07 October 2013
The families of children and young people with the severe genetic muscle-wasting condition Duchenne muscular dystrophy (DMD) received a heavy blow last week. The Dutch biotech Prosensa and GlaxoSmithKline announced the preliminary results of a phase III clinical trial. This study failed to demonstrate that the drug drisapersen could slow declining walking ability in children affected by the condition (see BioNews 723).
The trial was one of several testing the effectiveness of a technology called 'exon skipping'. While the full trial data will not be announced until later this year, this initial announcement has precipitated confusion and concern about exon skipping's future. Yet, when seen in context, the failure of this trial is certainly not the end for this pioneering technology.
There are great hopes that exon skipping could be able to reduce the severity of the symptoms in DMD, a condition which affects 2,000 people in the UK - almost all of them men and boys. While there are some means for managing symptoms, the use of steroids to reduce muscle inflammation in children for example, there are currently no treatments addressing the underlying genetic cause of the condition. Many of those born with DMD are unable to walk by the age of twelve and experience life-threatening cardiac and respiratory complications in their late teens. Few live to see their 30th birthday.

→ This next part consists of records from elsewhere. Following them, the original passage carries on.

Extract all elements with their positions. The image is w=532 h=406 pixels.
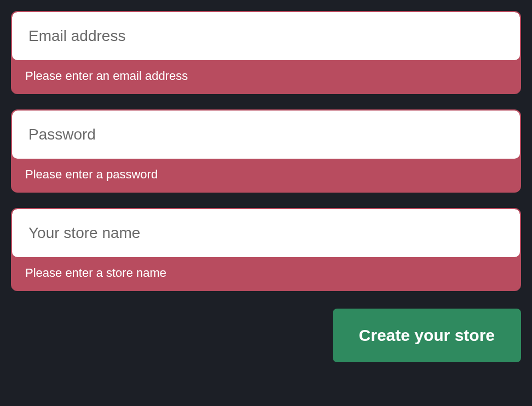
password-input[interactable]	[12, 111, 520, 159]
store-name-input[interactable]	[12, 209, 520, 257]
store-name-error-message: Please enter a store name	[12, 257, 520, 290]
button-row: Create your store	[11, 309, 521, 362]
email-field-group: Please enter an email address	[11, 11, 521, 94]
store-name-field-group: Please enter a store name	[11, 208, 521, 291]
email-error-message: Please enter an email address	[12, 60, 520, 93]
password-field-group: Please enter a password	[11, 109, 521, 193]
create-store-button[interactable]: Create your store	[333, 309, 521, 362]
password-error-message: Please enter a password	[12, 159, 520, 192]
signup-form: Please enter an email address Please ent…	[11, 11, 521, 362]
email-input[interactable]	[12, 12, 520, 60]
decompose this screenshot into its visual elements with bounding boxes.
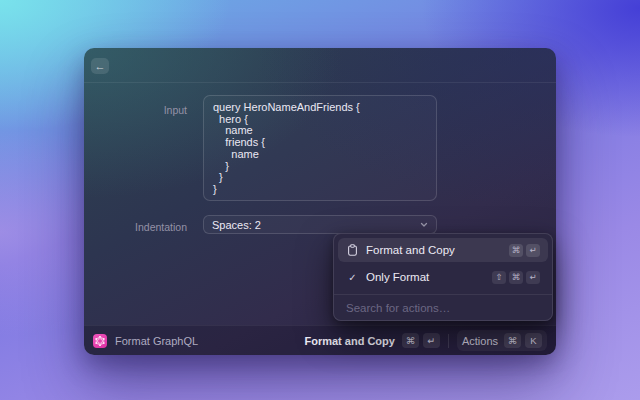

The Muscular Dystrophy Campaign spearheaded the development of exon skipping technology as a potential treatment for DMD from the early 1990s. The condition is caused by mutation in the dystrophin gene which leads to a lack of dystrophin protein in the muscles, causing them to weaken and waste over time.
The dystrophin gene contains 79 exons which must each fit together coherently with their neighbours so that the DNA message that they carry can be read and the protein that they are responsible for produced. If one or more of these exons are missing, the message in the remaining exons cannot be read, preventing the dystrophin protein being produced.
Exon skipping technology uses small pieces of DNA called antisense oligonucleotides, or 'molecular patches', to mask the exon next to the missing part of the gene. This helps the cell's biological machinery to ignore, or skip, that exon so that the rest of the message can be read. Cells can then produce a smaller dystrophin protein which retains some functionality. Whilst this would not cure the condition, it could reduce the severity of the symptoms of DMD to those seen in the milder Becker muscular dystrophy - potentially slowing muscle wastage, keeping children on their feet for longer, and impacting on length and quality of life.
Exon skipping is a highly personalised medicine - each exon will require a unique molecular patch that would only be able to treat certain specific mutations. The Prosensa and GlaxoSmithKline trial results are only directly applicable to drisapersen, designed specifically for exon 51. The failure of drisapersen in this trial does not necessarily mean that exon 51 cannot be skipped. In the USA, Sarepta Therapeutics is also testing a molecular patch for exon 51, based on a different chemistry (modifications to the molecular patch which may protect it in the body and help it to enter the muscles) to drisapersen. Just last week, interim results of this ongoing trial were released and were encouraging, although admittedly were based on only a small group of children.
The failure of this trial is a reminder that we should not focus or rely on any single avenue to reach an effective treatment. To do so would be putting all our eggs in a basket of unknown strength. Senior researchers in the neuromuscular field have suggested that a combination of treatments may be beneficial - or even necessary - to successfully treat boys with DMD. With the backing of our supporters, we at the Muscular Dystrophy Campaign will continue to fund a broad range of research projects investigating a range of technologies and techniques, including exon skipping, until effective treatments are available for every single child affected.
We are now looking ahead to the publication of a full analysis of the trial data later this year, to better understand what these results mean for the future of exon skipping.